A draft law on financial stability has been submitted to China's top legislature for deliberation, marking the country's latest push to strengthen the prevention and resolution of financial risk amid headwinds and a harsher external environment.

Experts said the draft law seeks to unify the "scattered" set of rules on handling financial risk and provide a legal basis for the prevention and resolution of major financial risk, which will help improve market expectations, promote vigorous development of the financial market and support healthy development of the real economy.

The draft law was submitted for its first reading to the ongoing session of the Standing Committee of the National People's Congress on Tuesday. In general, a draft becomes law after it is reviewed by the top legislative body three times.

Consisting of six chapters and 49 articles, the draft outlined a cross-agency working mechanism for maintaining financial stability through a top-level design. It proposes the establishment of a financial stability fund for maintaining financial security and stability, specifies the responsibilities of each party involved, and requires improved division and coordination of duties among different departments, and between the central and local governments.

Liu Guoqiang, deputy governor of the People's Bank of China, the country's central bank, said China is likely to roll out the law on financial stability in 2023 — a major step for the country to strengthen financial risk prevention.

The law will help enhance the country's capability to manage major risks and play an important role in fending off systemic financial risk, Liu said during a recent annual conference on China's economy, held by the China Center for International Economic Exchanges.

Dong Dengxin, director of the Wuhan University of Science and Technology's Finance and Securities Institute, highlighted the importance of building a cross-branch working mechanism for financial stability, saying it will contribute to the improvement of China's financial safety net and maintain the overall stability of the financial system.

The draft law comes amid mounting pressure and risk from a harsher domestic and external environment. Experts warned that the economy faces multiple cyclical and structural headwinds, saying recessions across key advanced economies, a downturn in the global manufacturing cycle, and a protracted domestic real estate correction will weigh on China's near-term outlook.

Given the more complicated international situation, Lou Feipeng, senior economist at Postal Savings Bank of China, said it is necessary to safeguard the bottom line of preventing systemic financial risk, and the draft law will help build such a working mechanism to fend off such risk.

Lou said the draft law will not only provide legal support for the establishment of a sound market-based and legalized risk prevention and resolution mechanism, but also help offer a stable environment for economic development and strengthen the real economy by effectively preventing and handling financial risk.

Lou's views were echoed by Yang Haiping, a researcher at Central University of Finance and Economics' Institute of Securities and Futures, who said the new law will provide legal support for dealing with challenges both at home and abroad.

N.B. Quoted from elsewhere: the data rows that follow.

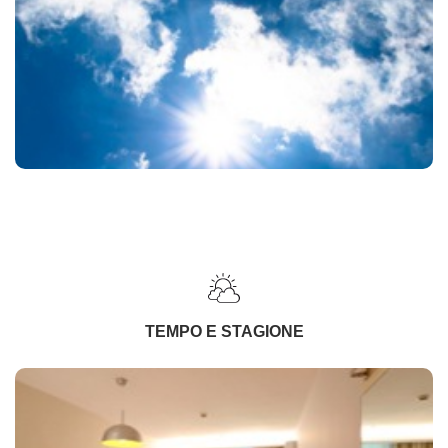
TEMPO E STAGIONE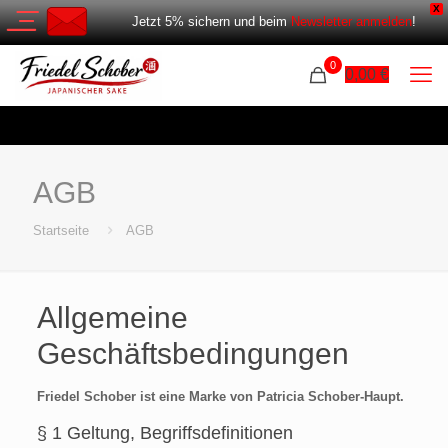
X
Jetzt 5% sichern und beim
Newsletter anmelden
!
0
0,00
€
AGB
Startseite
AGB
Allgemeine
Geschäftsbedingungen
Friedel Schober ist eine Marke von Patricia Schober-Haupt.
§ 1 Geltung, Begriffsdefinitionen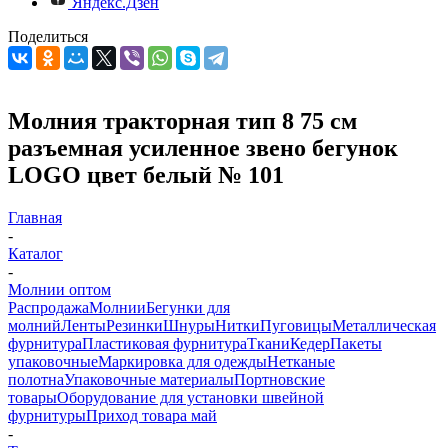
Яндекс.Дзен
Поделиться
Молния тракторная тип 8 75 см
разъемная усиленное звено бегунок
LOGO цвет белый № 101
Главная
-
Каталог
-
Молнии оптом
Распродажа
Молнии
Бегунки для
молний
Ленты
Резинки
Шнуры
Нитки
Пуговицы
Металлическая
фурнитура
Пластиковая фурнитура
Ткани
Кедер
Пакеты
упаковочные
Маркировка для одежды
Нетканые
полотна
Упаковочные материалы
Портновские
товары
Оборудование для установки швейной
фурнитуры
Приход товара май
-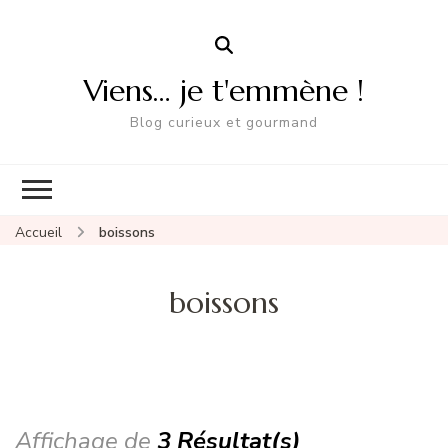
Viens… je t'emmène !
Blog curieux et gourmand
Accueil
boissons
boissons
Affichage de
3 Résultat(s)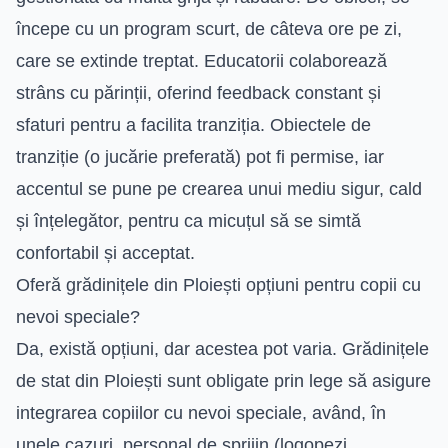
începe cu un program scurt, de câteva ore pe zi,
care se extinde treptat. Educatorii colaborează
strâns cu părinții, oferind feedback constant și
sfaturi pentru a facilita tranziția. Obiectele de
tranziție (o jucărie preferată) pot fi permise, iar
accentul se pune pe crearea unui mediu sigur, cald
și înțelegător, pentru ca micuțul să se simtă
confortabil și acceptat.
Oferă grădinițele din Ploiești opțiuni pentru copii cu
nevoi speciale?
Da, există opțiuni, dar acestea pot varia. Grădinițele
de stat din Ploiești sunt obligate prin lege să asigure
integrarea copiilor cu nevoi speciale, având, în
unele cazuri, personal de sprijin (logopezi,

When it comes to the weak property sector, Yang said the new law will also help stabilize the real estate sector.

Citing the government's stepped-up efforts to stabilize the property sector, Yang said such measures will ease financing conditions for real estate developers and reduce the strain on developers' balance sheets.

He added the introduction of the new law will require relevant departments and local governments to effectively deal with financial risk from the property sector.